The Court ignored the thorny issue of the effect of the contract offer on the claim. The Court was interested in principle, and goodness does it set out clear principles. It noted that the employer had benefitted from Mr King not taking his leave, that it was irrelevant that the employer considered wrongly that Mr King was not entitled to annual leave and that an employer who does not allow a worker to take annual leave must bear the consequences. The tone of those observations signaled, clearly, the way in which the Court was leaning. The Court of Justice, in a short and pithy judgment holds that:
– EU law requires that a worker knows that he is going to be paid before he takes leave; and
– A worker can carry over and accumulate such untaken leave until the end of the employment relationship.
So, on the face of it, workers can claim leave forever and a day if their employer has denied them that right or not admitted that they are workers. People have pointed to Uber where 40,000 drivers may be able to claim if they have worker status. The stakes in that litigation have just got considerably higher as they have for thousands of businesses and tens of thousands of workers.
This decision only applies to the 20 days of “euro-leave” and not to the additional 8 days under Regulation 13A of the Working Time Regulations. However, lawyers, employers and workers should not think that the comparatively restrictive interpretation of “worker” as set out in our domestic law applies to holiday pay. For working time cases the long held EU inclusive definition applies as can be seen from Fenoll v Centre d’aide par le travail “La Jouvene”. That is, the concept of a “worker” has an autonomous meaning specific to EU law and includes:
…any person who pursues real, genuine activities, to the exclusion of activities on such a small scale as to be regarded as purely marginal and ancillary, must be regarded as a “worker”.

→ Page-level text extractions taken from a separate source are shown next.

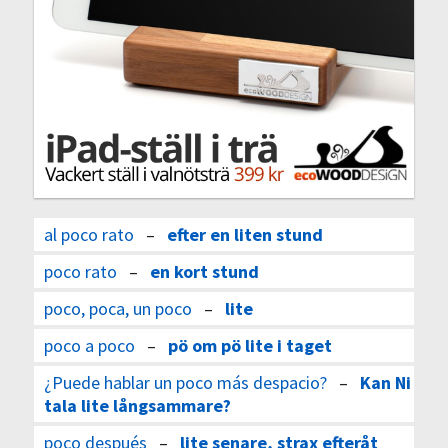
al poco rato
–
efter en liten stund
poco rato
–
en kort stund
poco, poca, un poco
–
lite
poco a poco
–
pö om pö lite i taget
¿Puede hablar un poco más despacio?
–
Kan Ni
tala lite långsammare?
poco después
–
lite senare, strax efteråt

This test should apply to all working time cases which stem from the Working Time Directive.
When Lord Reed referred to the Rule of Law that workers should be able to enforce their rights, there can be no better example than working time holiday pay cases. They died under the fees regime. They are back and the Court of Justice has emphatically restated the importance of that right and how employers cannot trade on taking advantage of workers and hoping to avoid their obligations.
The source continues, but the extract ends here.